Ce revers valut à Tabary d'être de nouveau arrêté et
emprisonné à Angers. Dans le Bulletin historique et monumental de
l'Anjou, M. du Réau, autre détenu de cette période tourmentée,
raconte : «Le général Tabary, qui partageait notre sort quoique
forcené républicain, élève la voix et dit : Camarades
d'infortune, voici le moment le plus critique, il ne convient de
témoigner ni crainte ni espérance, soyons calmes. Ce général
Tabary, qui était accusé d'avoir abandonné le poste d'Ingrandes
aux Vendéens, était furieux de se croire confondu avec des
royalistes ; il murmurait et jurait à tous moments contre
l'ingratitude de son parti. Oui, me dit-il, toujours j'ai tout
sacrifié pour la république ; j'étais à Sedan (sic) à la tête d'une
manufacture d'amidon, je me suis engagé avec 40 de mes ouvriers, et
voilà le prix de mon dévouement».
Traduit devant la justice révolutionnaire, «malgré
tout l'étalage de ses services et la jactance de son habit qui lui
était ordinaire» (du Réau), l'officier «subit son arrêt en
criant vive la République». Condamné à mort le 3 février 1794,
il est guillotiné le lendemain, place du Ralliement à Angers. Le
Mercure précisera qu'il était «convaincu de haute trahison dans
(son) commandement», comme le général Destimanville.

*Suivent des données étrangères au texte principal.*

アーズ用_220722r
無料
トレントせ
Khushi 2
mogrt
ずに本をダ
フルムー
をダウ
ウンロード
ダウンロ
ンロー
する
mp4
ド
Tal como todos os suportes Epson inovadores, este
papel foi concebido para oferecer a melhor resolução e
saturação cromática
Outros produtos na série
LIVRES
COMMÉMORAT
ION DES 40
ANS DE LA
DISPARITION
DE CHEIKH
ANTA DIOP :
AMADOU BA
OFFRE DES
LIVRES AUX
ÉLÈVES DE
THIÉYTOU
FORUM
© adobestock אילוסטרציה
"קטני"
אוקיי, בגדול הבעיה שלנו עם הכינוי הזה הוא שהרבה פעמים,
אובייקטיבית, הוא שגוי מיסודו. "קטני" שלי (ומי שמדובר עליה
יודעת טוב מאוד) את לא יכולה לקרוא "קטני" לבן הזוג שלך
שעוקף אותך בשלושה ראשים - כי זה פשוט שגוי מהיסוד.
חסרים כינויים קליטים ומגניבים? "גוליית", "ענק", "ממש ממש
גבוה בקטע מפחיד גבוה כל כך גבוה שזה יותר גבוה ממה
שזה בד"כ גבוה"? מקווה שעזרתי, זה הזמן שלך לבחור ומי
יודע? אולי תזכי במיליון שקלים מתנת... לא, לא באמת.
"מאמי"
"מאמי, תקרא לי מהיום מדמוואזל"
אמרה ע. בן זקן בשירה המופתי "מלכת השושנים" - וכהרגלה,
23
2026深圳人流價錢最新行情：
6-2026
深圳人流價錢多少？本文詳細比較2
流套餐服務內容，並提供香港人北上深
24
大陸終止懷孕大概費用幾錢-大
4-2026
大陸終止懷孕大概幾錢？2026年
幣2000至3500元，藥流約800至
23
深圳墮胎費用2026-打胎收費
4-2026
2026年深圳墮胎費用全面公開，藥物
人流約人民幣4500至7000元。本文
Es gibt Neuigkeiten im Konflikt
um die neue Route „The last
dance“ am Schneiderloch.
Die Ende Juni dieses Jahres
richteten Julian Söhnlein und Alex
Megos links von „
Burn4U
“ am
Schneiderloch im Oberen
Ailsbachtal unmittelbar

Quelques jours plus tard, le 15 février 1794, le Comité
de surveillance de la commune de Joinville vient poser des scellés
sur la demeure de l'adjudant général Tabary. La confiscation des
biens est justifiée par le fait que l'officier «vient de subir la
peine de mort pour trahison par lui commise dans le commandement de
l'armée à laquelle il était attaché». L'on apprend, par l'acte,
que sa veuve ne réside plus dans la demeure : son état de santé
l'a amenée en effet à loger chez un prêtre voisin, Andoire. Les
scellés seront finalement levés quinze jours plus tard. Ce
compte-rendu permet d'apprendre que la maison Tabary donnait sur le
faubourg du Grand-Pont, que l'homme louait également une grange au
quai des Péceaux et une maison du faubourg de Lorraine, enfin qu'il
avait signé une séparation de biens avec son épouse le 10 juillet
1790 et qu'il possédait bien un étal d'amidonnerie, sans qu'il soit
précisé s'il était situé à Joinville ou en un autre lieu.

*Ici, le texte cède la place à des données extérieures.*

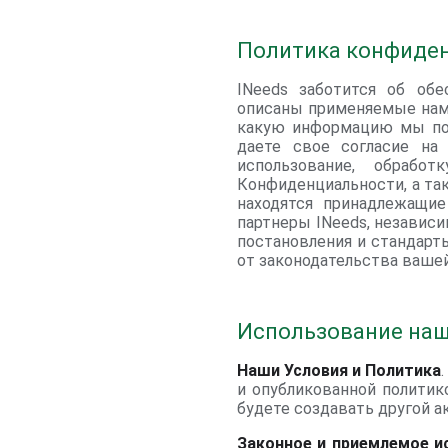
Политика конфиден
INeeds заботится об об
описаны применяемые нами
какую информацию мы пол
даете свое согласие на
использование, обраб
Конфиденциальности, а так
находятся принадлежащи
партнеры INeeds, независи
постановления и стандарт
от законодательства ваше
Использование наш
Наши Условия и Политика
и опубликованной политик
будете создавать другой а
Законное и приемлемое и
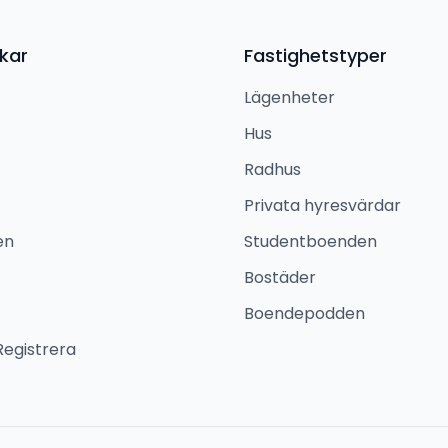
kar
Fastighetstyper
Lägenheter
Hus
Radhus
Privata hyresvärdar
en
Studentboenden
Bostäder
Boendepodden
Registrera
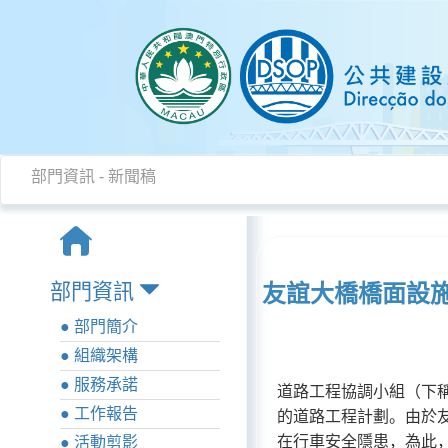
部門資訊
-
新聞稿
部門資訊
友誼大橋橋面設施
● 部門簡介
● 組織架構
● 服務承諾
道路工程協調小組（下稱
● 工作報告
的道路工程計劃。由於
在行車安全隱患，為此，
● 活動剪影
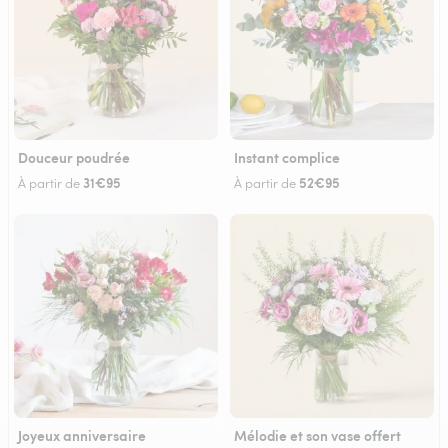
Douceur poudrée
Instant complice
31€95
52€95
À partir de
À partir de
Joyeux anniversaire
Mélodie et son vase offert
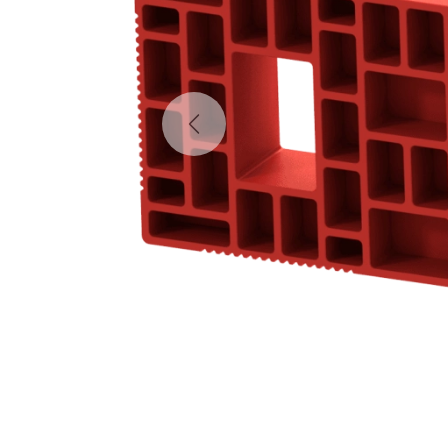
Previous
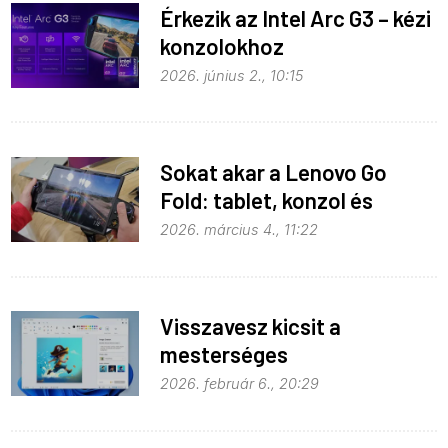
Érkezik az Intel Arc G3 – kézi
konzolokhoz
2026. június 2., 10:15
Sokat akar a Lenovo Go
Fold: tablet, konzol és
notebook egyben
2026. március 4., 11:22
Visszavesz kicsit a
mesterséges
intelligenciából a Microsoft
2026. február 6., 20:29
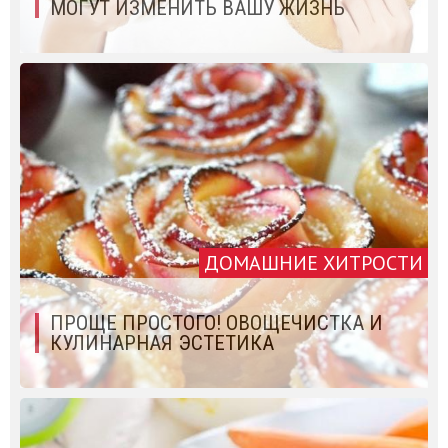
МОГУТ ИЗМЕНИТЬ ВАШУ ЖИЗНЬ
ДОМАШНИЕ ХИТРОСТИ
ПРОЩЕ ПРОСТОГО! ОВОЩЕЧИСТКА И
КУЛИНАРНАЯ ЭСТЕТИКА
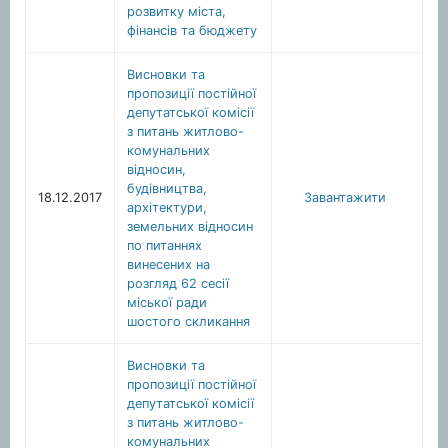
розвитку міста,
фінансів та бюджету
Висновки та
пропозиції постійної
депутатської комісії
з питань житлово-
комунальних
відносин,
будівництва,
18.12.2017
Завантажити
архітектури,
земельних відносин
по питаннях
винесених на
розгляд 62 сесії
міської ради
шостого скликання
Висновки та
пропозиції постійної
депутатської комісії
з питань житлово-
комунальних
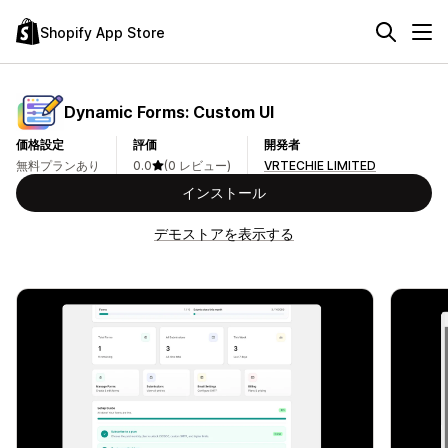
Shopify App Store
Dynamic Forms: Custom UI
価格設定
評価
開発者
無料プランあり
0.0
(0 レビュー)
VRTECHIE LIMITED
インストール
デモストアを表示する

Concluons cette évocation en signalant que la famille Tabary restera attachée à la cité, puisqu'au moment d'être mis en demi-solde, le fils Philippe-Ghislain-Joseph, devenu capitaine d'infanterie légère de Napoléon, s'y retirera provisoirement en 1814 et 1815, avant d'être admis dans l'armée du roi.